A 1ª Vara da Comarca de Touros fixou alimentos definitivos devidos por um pai ao filho no percentual de 20% do salário-mínimo vigente, a serem pagos até o dia 5 de cada mês, mediante depósito/transferência em conta bancária de titularidade da mãe da criança. Na sentença, a juíza Cristiany Maria de Vasconcelos Batista ratificou decisão liminar que definiu a guarda materna e o regime de convivência.

Anteriormente, a Justiça havia fixado alimentos provisórios em 10% do salário-mínimo e concedido a guarda provisória à genitora da criança. Em audiência de conciliação, as partes acordaram quanto à guarda unilateral materna e ao regime de visitas, acordo este homologado por decisão parcial de mérito. O pai reconheceu, em Juízo, o dever de prestar alimentos, mas alegou impossibilidade financeira em razão de cirurgia de hérnia de disco realizada no início de novembro de 2024.

Por isso, o homem pediu pela fixação dos alimentos definitivos em 8% do salário-mínimo, ou, subsidiariamente, pela manutenção do percentual de 10% fixado a título provisório. Já a mãe insistiu na fixação de alimentos em patamar superior, argumentando que o réu não comprovou efetiva incapacidade e que a responsabilidade pelo sustento do menor é solidária entre os genitores.

Ao analisar o caso, a magistrada observou que a relação de filiação entre o autor e o réu encontra-se comprovada pela certidão de nascimento juntada aos autos, o que atrai a incidência do art. 229 da Constituição Federal, do art. 22 do ECA e dos arts. 1.566, IV, 1.634 e 1.694 do Código Civil, dispositivos legais que impõem aos pais o dever de sustento, guarda e educação dos filhos menores.

Ela explicou que, em tais hipóteses, “a necessidade do alimentando é presumida, em especial tratando-se de criança em tenra idade, como no caso, cabendo ao genitor demonstrar eventual impossibilidade ou forte limitação em suas condições de contribuir, ônus do qual o demandado não se desincumbiu a contento”.

A juíza considerou que o menor, nascido em agosto de 2018, vem tendo todas as despesas com alimentação, educação, saúde, habitação, vestuário e demais custos ordinários arcadas exclusivamente pela mãe, que se encontra em situação econômica limitada, inclusive com histórico de desemprego. Além disso, ressaltou que a própria realidade de criança em idade escolar implica gastos contínuos e crescentes com material escolar, transporte, alimentação, lazer e cuidados de saúde, os quais não se mostram cobertos por percentual ínfimo da renda presumida do genitor.

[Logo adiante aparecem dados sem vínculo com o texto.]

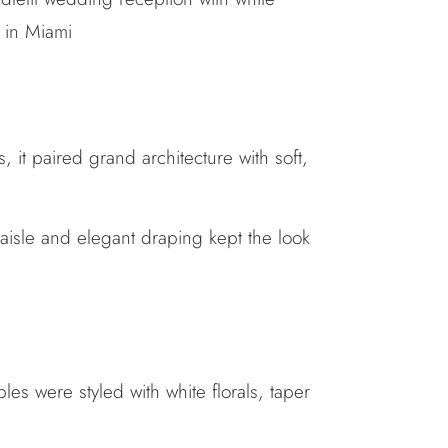
 it paired grand architecture with soft,
 aisle and elegant draping kept the look
es were styled with white florals, taper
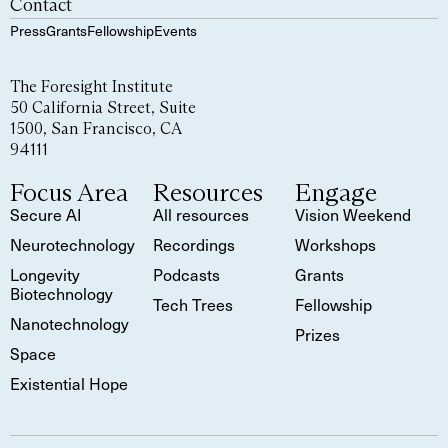
Contact
Press
Grants
Fellowship
Events
The Foresight Institute
50 California Street, Suite
1500, San Francisco, CA
94111
Focus Area
Resources
Engage
Secure AI
All resources
Vision Weekend
Neurotechnology
Recordings
Workshops
Longevity
Podcasts
Grants
Biotechnology
Tech Trees
Fellowship
Nanotechnology
Prizes
Space
Existential Hope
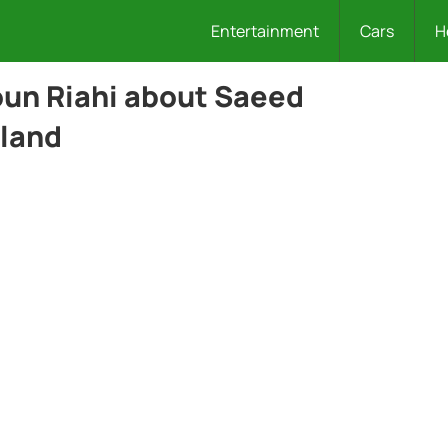
Entertainment
Cars
H
oun Riahi about Saeed
land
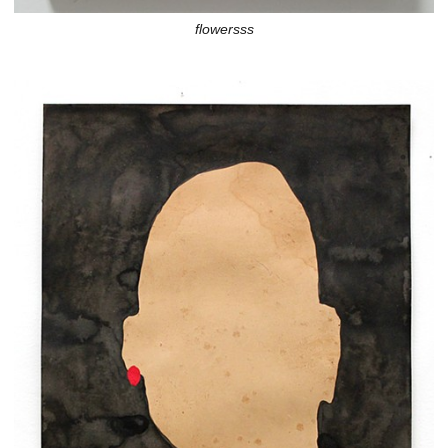
flowersss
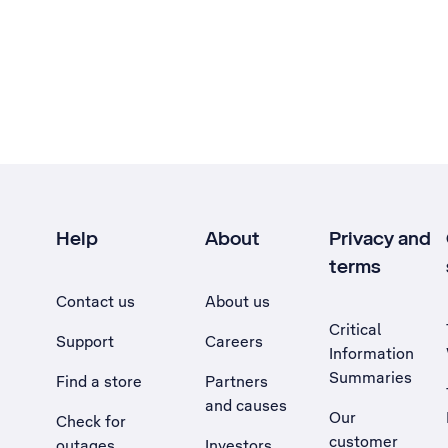
Help
About
Privacy and
terms
Contact us
About us
Critical
Support
Careers
Information
Summaries
Find a store
Partners
and causes
Our
Check for
customer
outages
Investors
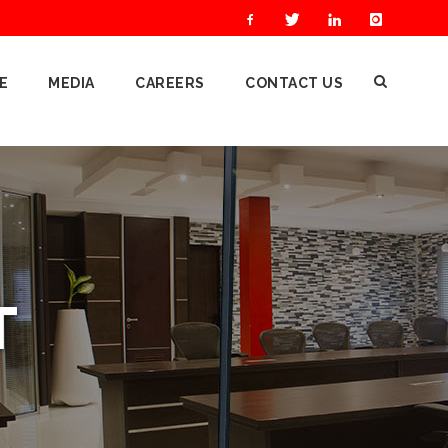
E
MEDIA
CAREERS
CONTACT US
T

Quanto a alegação do réu de estar temporariamente incapacitado para o trabalho em virtude de cirurgia de hérnia de disco realizada em novembro de 2024, juntando atestados e exames médicos, a juíza verificou que os documentos médicos indicam quadro de incapacidade temporária, não permanente, e ocorrido há mais de um ano, e que ele não demonstrou a total ausência de qualquer fonte de renda, nem impossibilidade absoluta de contribuir com percentual razoável do salário-mínimo, portanto, em valor maior que o fixado provisoriamente, sobretudo por se tratar de único filho.

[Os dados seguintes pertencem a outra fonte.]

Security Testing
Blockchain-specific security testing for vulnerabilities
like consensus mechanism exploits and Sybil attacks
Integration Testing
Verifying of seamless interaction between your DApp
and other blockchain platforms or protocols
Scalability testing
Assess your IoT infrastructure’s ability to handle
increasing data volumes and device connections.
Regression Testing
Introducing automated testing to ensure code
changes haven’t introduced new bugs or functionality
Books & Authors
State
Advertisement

“O ínfimo valor fixado provisoriamente – 10% de um salário-mínimo, hoje equivalente a R$162,10 – não se coaduna com uma existência digna, não se podendo deixar de observar que se trata de obrigação alimentícia decorrente do poder familiar, na qual deve ser garantido ao filho ou filha, não apenas o mínimo necessário à sua sobrevivência, mas sim recursos que garantam educação, saúde, vestiário, lazer e tantas outras vertentes que compõem a prestação alimentícia decorrente do poder familiar”, concluiu.